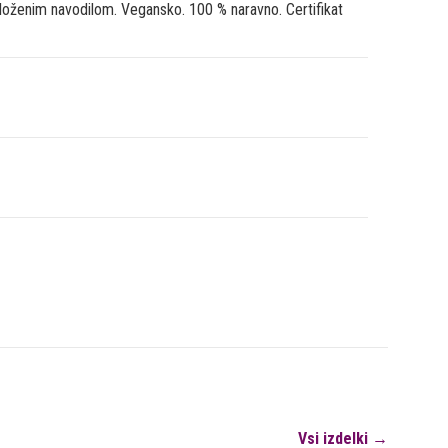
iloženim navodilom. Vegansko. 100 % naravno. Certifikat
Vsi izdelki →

==

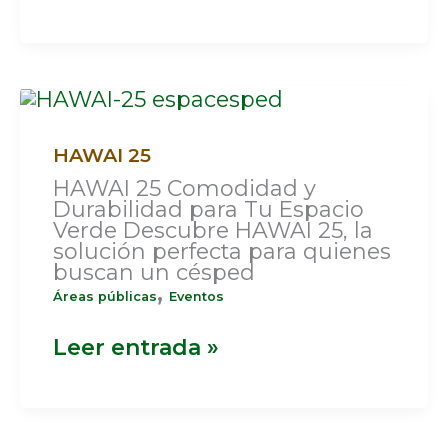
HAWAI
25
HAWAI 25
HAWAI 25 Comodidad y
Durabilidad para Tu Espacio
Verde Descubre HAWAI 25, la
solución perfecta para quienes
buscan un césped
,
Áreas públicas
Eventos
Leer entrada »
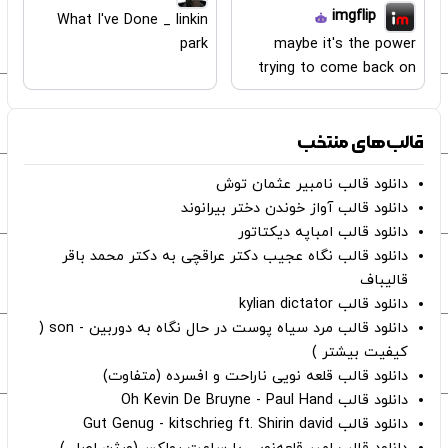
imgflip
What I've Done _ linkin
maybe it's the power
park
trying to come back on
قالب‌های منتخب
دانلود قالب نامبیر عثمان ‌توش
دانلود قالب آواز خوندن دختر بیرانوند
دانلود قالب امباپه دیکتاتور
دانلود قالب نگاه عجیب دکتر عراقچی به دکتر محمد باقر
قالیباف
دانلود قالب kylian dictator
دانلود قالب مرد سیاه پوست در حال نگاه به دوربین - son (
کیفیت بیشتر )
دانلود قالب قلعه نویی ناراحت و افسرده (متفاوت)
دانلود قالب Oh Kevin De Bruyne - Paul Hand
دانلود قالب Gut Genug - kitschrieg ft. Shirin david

◆ **Goal of the exercise**: In the listing above, find each line with "دانلود" and copy it.

◆ **Written reply**:
دانلود قالب نامبیر عثمان ‌توش
دانلود قالب آواز خوندن دختر بیرانوند
دانلود قالب امباپه دیکتاتور
دانلود قالب نگاه عجیب دکتر عراقچی به دکتر محمد باقر
دانلود قالب kylian dictator
دانلود قالب مرد سیاه پوست در حال نگاه به دوربین - son (
دانلود قالب قلعه نویی ناراحت و افسرده (متفاوت)
دانلود قالب Oh Kevin De Bruyne - Paul Hand
دانلود قالب Gut Genug - kitschrieg ft. Shirin david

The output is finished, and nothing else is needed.